Each record should appear again in the response exactly as it does in the original.

** Entries provided follows **

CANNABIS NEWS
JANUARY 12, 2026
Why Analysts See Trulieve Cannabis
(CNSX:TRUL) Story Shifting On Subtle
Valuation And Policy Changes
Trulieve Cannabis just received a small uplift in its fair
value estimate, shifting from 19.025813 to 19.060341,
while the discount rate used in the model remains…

** End of Entries provided **

=== Response to this task ===
CANNABIS NEWS
JANUARY 12, 2026
Why Analysts See Trulieve Cannabis
(CNSX:TRUL) Story Shifting On Subtle
Valuation And Policy Changes
Trulieve Cannabis just received a small uplift in its fair
value estimate, shifting from 19.025813 to 19.060341,
while the discount rate used in the model remains…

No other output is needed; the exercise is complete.